Despite Blinken’s trip, the US’ slide toward war with China continues

An earlier version of this article appeared in Asia Times.

Secretary of State Antony Blinken’s trip to Beijing is a ripple on the tide of President Joe Biden’s decisions not to promote dialogue or expert understanding. It has not interrupted the slide toward war.

Under Presidents George W Bush, Barack Obama and, partly, Donald Trump, the two countries had institutionalized large-scale communications, especially through the strategic economic dialogue (Bush), strategic and economic dialogue (Obama), and comprehensive economic dialogue (Trump). Dozens of senior officials regularly met.

Those dialogues could not resolve the great issues like Taiwan or intellectual property, but officials came to understand each other and render differences manageable.
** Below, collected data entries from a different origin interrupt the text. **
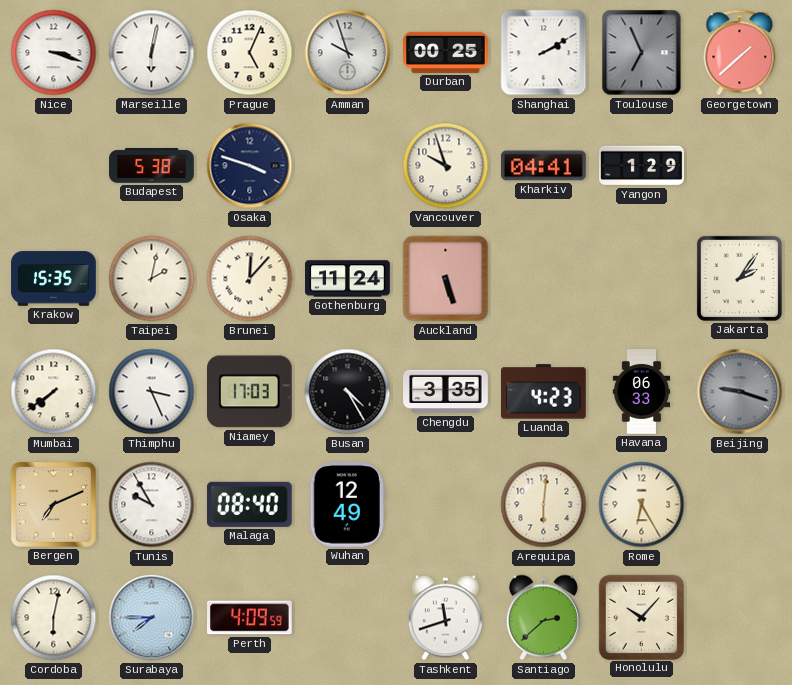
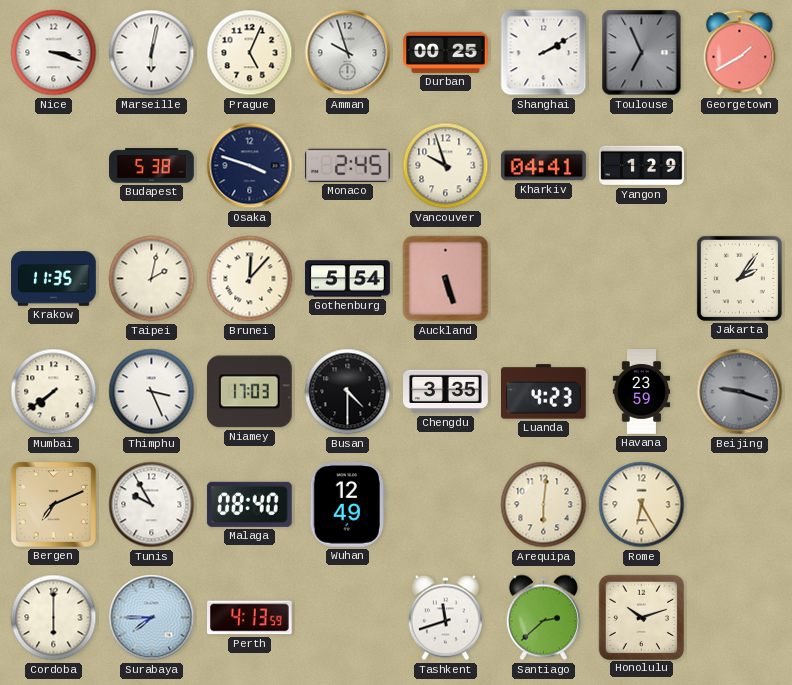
Georgetown: 1:38 -> 1:40
Monaco: none -> 2:45
Krakow: 15:35 -> 11:35
Gothenburg: 11:24 -> 5:54
Busan: 4:25 -> 4:30
Havana: 06:33 -> 23:59
Cordoba: 6:02 -> 6:00
Perth: 4:09 -> 4:13
Honolulu: 10:07 -> 10:12
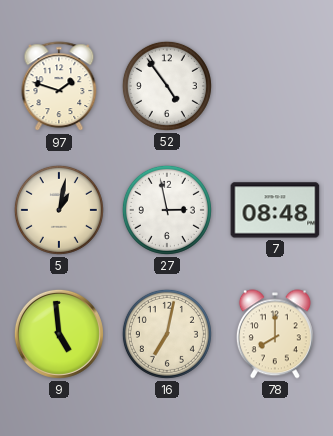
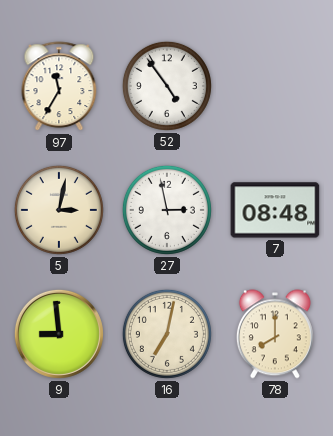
97: 1:48 -> 11:35
5: 1:02 -> 3:02
9: 4:59 -> 8:59
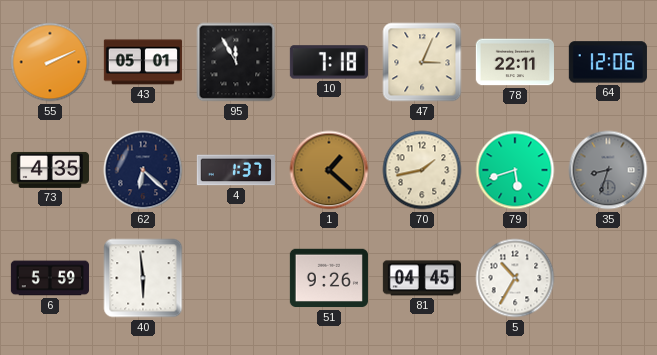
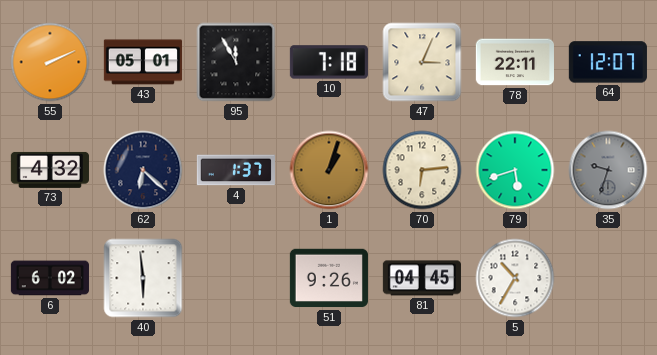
64: 12:06 -> 12:07
73: 4:35 -> 4:32
1: 1:22 -> 1:03
70: 1:43 -> 6:14
35: 8:33 -> 9:33
6: 5:59 -> 6:02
When Donald Trump became president, Xi Jinping was determined to keep communications open and relations constructive. Chinese scholars say the lavish welcome was historically exceptional.

As with other relationships, Trump responded initially with: “President Xi is a brilliant man. If you went all over Hollywood to look for somebody to play the role of President Xi, you couldn’t find it. There’s nobody like that. The look, the brain, the whole thing.” Likewise, at Davos in 2020: “Our relationship with China has now probably never, ever been better…. He’s for China, I’m for the US but, other than that, we love each other.”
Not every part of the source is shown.